Ella desplegó su mejor sonrisa, orgullosa de la perfección de su dentadura. Los dos se retiraron el cabello de la cara al mismo tiempo y estallaron en una carcajada.

–Sentémonos un momento, Sarah, déjame deleitar mi vista–. Se acomodó sobre un enorme cojín de plumas. El bonito poliéster de su vestido cayó mejor que si fuera de seda. Lo arregló mientras él aún le tomaba la mano y la miraba.

–Bueno, pues ahora la gran pregunta, Sarah. ¿Antes o después del desayuno? –dijo mientras sacaba del bolsillo la llave del cuarto. A ella se le cayó la quijada al suelo. No sólo lo sintió, escuchó cómo caía.

–Vamos, mi hermosa Sarah, llevo un año esperando este momento, desde aquel día soleado de mayo cuando te recostaste sobre los codos y abriste tus gloriosas piernas. Tú lo deseabas, yo lo deseaba y ahora finalmente lo podemos hacer. No podía acercarme a ti entonces, lo sabes, hubiera sido políticamente incorrecto, pero ahora...

Justo en ese instante, como indicación de un director de escena, el rayo de sol desapareció y ella no pudo disimular su aflicción.

–Sarah... ¿entonces, entendí mal? Pensé que tú también te morías de ganas de coger conmigo.

La palabra fue como una bala directa al corazón. Ay dios, todo está arruinado, pensó. Es un sucio viejo rabo verde, ahí sentado, manoseando sus elegantes llaves. Ni siquiera está dispuesto a invitarme el desayuno. En ese momento, se dio cuenta de que sus dientes, aunque parejos, eran tan amarillos como el queso Edam, y que por su nariz asomaban muchísimos pelos. Intentó guardar la compostura.

–¿Y cómo estuvo el seminario? –preguntó con voz ronca–. Son unos vejetes aburridos, pero pronto tendré una nueva caja de buen vino en mi cava. ¿Entonces qué, subimos? –le preguntó mientras acariciaba el interior de su muñeca. La rapidez de pensamiento que le había ganado tantas becas entró en acción.
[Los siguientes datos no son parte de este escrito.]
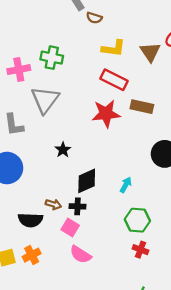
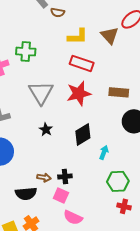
gray triangle: (45, 100) -> (41, 93), moved
brown rectangle: (142, 107) -> (119, 92), moved
black diamond: (87, 181) -> (83, 134), moved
–Lo siento, Jonathan, pero la hermana de mi madre acaba de morir y tengo que tomar el tren de las ocho y media a Cork.

–Bonito vestido de funeral –le contestó mientras guardaba las llaves en su bolsillo.

Ella se levantó del sofá con poca gracia.

–Vine porque no quería dejarte plantado, Jonathan –le dijo de manera formal.

–Y yo no sabía que eras una calienta pitos, Sarah –respondió con la misma formalidad.

Ella salió estrepitosamente. Pasó al lado del conserje y descendió con rapidez las escaleras. Taconeó hasta la mugrienta cafetería de la esquina. Lloraba decepcionada, con rabia y con humillación.

En el café O'Connor ordenó un desayuno irlandés completo: salchichas blancas, morcilla, frijoles sobre pan tostado y un capuchino doble. Mientras devoraba, un pedazo de morcilla aterrizó en su vestido azul. Ni siquiera se molestó en limpiarlo. Estaba ahí sentada, mirando por la ventana, sintiéndose traumatizada. De pronto recordó que de niña odiaba las zanahorias y su madre siempre le decía: “Comételas Sarah, anda, como niña buena. Te hacen bien a la vista.” Sonrió… la sonrisa se convirtió en una risita sofocada que terminó explotando en grandes carcajadas. Los comensales bajaron sus periódicos para mirar a la hermosa joven vestida de azul quien, obviamente, estaba ligeramente trastornada.


Notas:

1 El boom económico irlandés de los noventa. ( N. de la T.)

2 La casa para las visitas oficiales de Estado. ( N. de la T.)